Cytokine storms are believed to be the culprits behind the worst of COVID-19 symptoms. Cytokines are small proteins that act as signal carriers to different cells. They play an important part in the body’s response to illness. But when a body begins to produce too many of them, the results can be devastating.

“It’s your body overreacting to something to the extent that once that storm starts, it’s very difficult to stop, and then your body has essentially every immune cell in it attacking itself,” says Kirk. “Most poisons and toxins, they can kill you in three to eight hours. Your body’s own immune system can kill you in 20 minutes.”

Cytokine storms are produced by a highly regulated system in the body. Once past the threshold of control, the storm begins. Everything is released, and there’s no way to stop it once it starts.

But if the CHEST study is right, then cannabis can somehow close those flood gates. It might be possible because of the endocannabinoid system, which runs throughout the body and regulates many of the other systems.

When cannabinoids from weed or endocannabinoids produced by the body interact with the receptors in the endocannabinoid system, they send signals that cause wide-ranging medical effects. It’s believed that these interactions are the triggers behind the myriad of medically beneficial effects that are experienced by weed users.

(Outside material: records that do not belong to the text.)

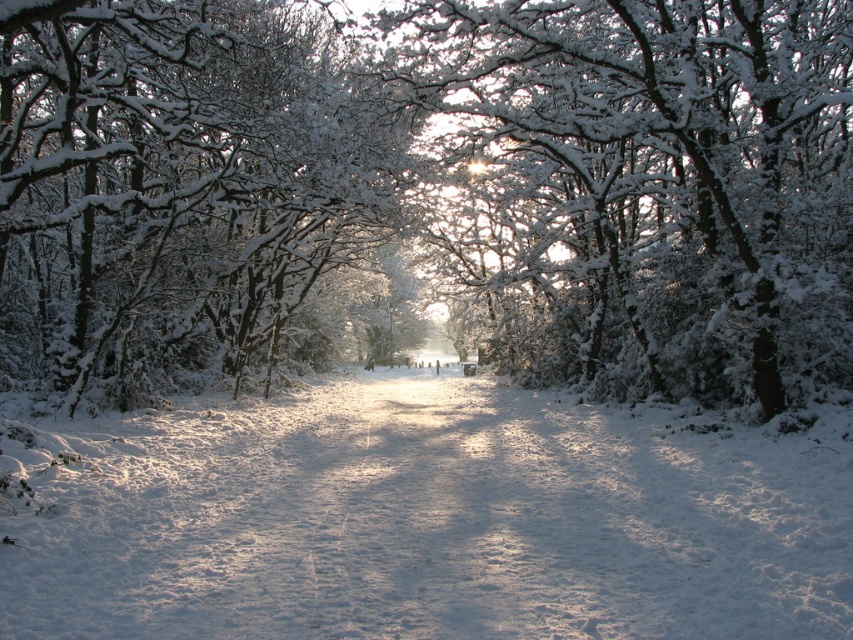 You are an observer standing in the middle of the path. You notice two elements at the center of the image. Which one is smaller in size between the white snow at center and the white frosty branches at center?

The white snow at center is smaller in size compared to the white frosty branches at center. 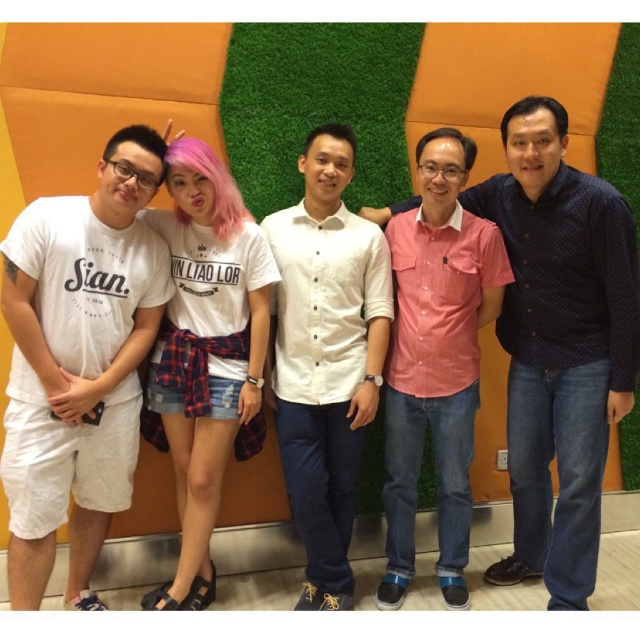 Question: Is white cotton t-shirt at center below black matte hair at center?

Choices:
 (A) no
 (B) yes

Answer: (B)

Question: Is black matte hair at upper right closer to camera compared to black matte hair at center?

Choices:
 (A) yes
 (B) no

Answer: (A)

Question: Does blue dotted shirt at center appear on the right side of black matte hair at upper right?

Choices:
 (A) no
 (B) yes

Answer: (A)

Question: Which point is closer to the camera taking this photo?

Choices:
 (A) (152, 218)
 (B) (160, 141)

Answer: (B)

Question: Which object appears farthest from the camera in this image?

Choices:
 (A) white cotton t-shirt at left
 (B) white cotton shirt at center
 (C) black matte hair at upper right
 (D) black matte hair at center

Answer: (D)

Question: Which of the following is the farthest from the observer?

Choices:
 (A) white cotton t-shirt at left
 (B) white cotton t-shirt at center
 (C) black matte hair at upper right

Answer: (C) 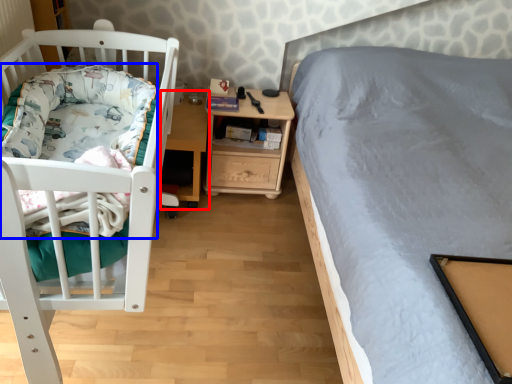 Question: Which point is closer to the camera, table (highlighted by a red box) or blanket (highlighted by a blue box)?

Choices:
 (A) table
 (B) blanket

Answer: (B) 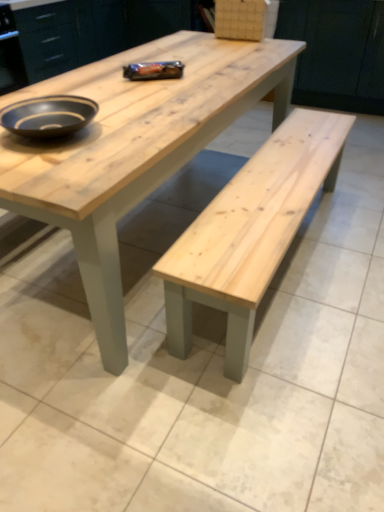 This screenshot has height=512, width=384. What are the coordinates of `vacant space in natural wood bench at center (from a real-world perspective)` in the screenshot? It's located at (153, 231). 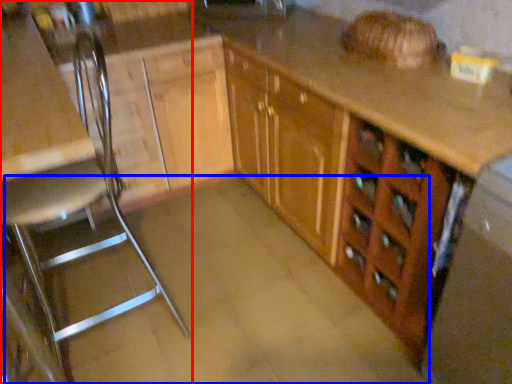 Question: Which object appears closest to the camera in this image, chair (highlighted by a red box) or concrete (highlighted by a blue box)?

Choices:
 (A) chair
 (B) concrete

Answer: (A) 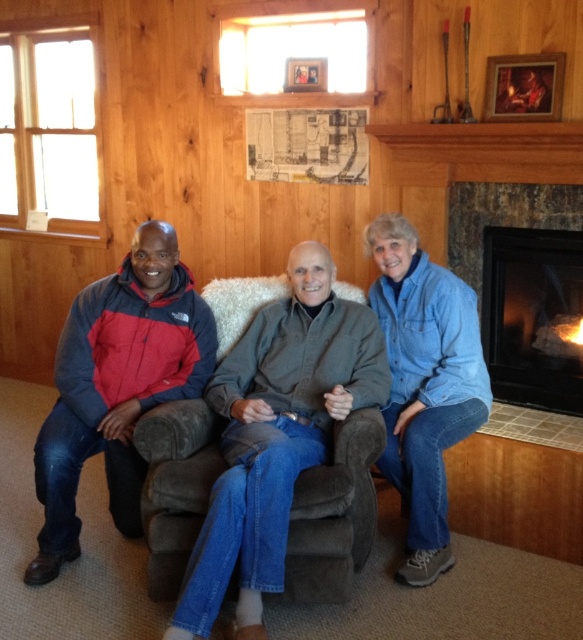 Is denim jacket at center to the right of black stone fireplace at right from the viewer's perspective?

No, denim jacket at center is not to the right of black stone fireplace at right.

Is point (251, 572) farther from camera compared to point (531, 372)?

No, it is not.

This screenshot has width=583, height=640. What are the coordinates of `denim jacket at center` in the screenshot? It's located at (332, 417).

Does denim jeans at center have a greater height compared to red and blue nylon jacket at left?

Incorrect, denim jeans at center's height is not larger of red and blue nylon jacket at left's.

Who is higher up, denim jeans at center or red and blue nylon jacket at left?

Positioned higher is red and blue nylon jacket at left.

Who is more distant from viewer, (292, 390) or (127, 339)?

The point (127, 339) is more distant.

Locate an element on the screen. This screenshot has width=583, height=640. denim jeans at center is located at coordinates (276, 435).

Does red and blue nylon jacket at left lie in front of denim jacket at lower right?

That is True.

Does red and blue nylon jacket at left appear on the right side of denim jacket at lower right?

Advocates have claimed that cannabis use can help treat various unrelated health problems for decades—from pain and inflammation to mental health issues and mood disorder. Treating the drug like a panacea has understandably raised some eyebrows, but the CHEST study may be providing evidence it’s at least helpful.

No matter what the mechanism behind weed’s interaction with COVID-19 is, it’s good news for the average pot smoker, since we won’t be free of the virus in the foreseeable future. It’s especially good for regular users who are often characterized as suffering from cannabis use disorder.

“I think this is some really good evidence that there are positive things about using cannabis daily, even when there’s a pandemic going on,” says Kirk. “And this doesn’t even get into the mental health and depression and suicidality component of COVID and cannabis.”

It also might be good news for those who are suffering from autoimmune diseases like lupus, rheumatoid arthritis or multiple sclerosis. If cannabis can regulate cytokine storms occurring in COVID-19 cases, it might also regulate them in autoimmune diseases.

Revelations like those presented in the CHEST study may ultimately help to explain the efficacy of medical marijuana in a number of situations other than COVID-19.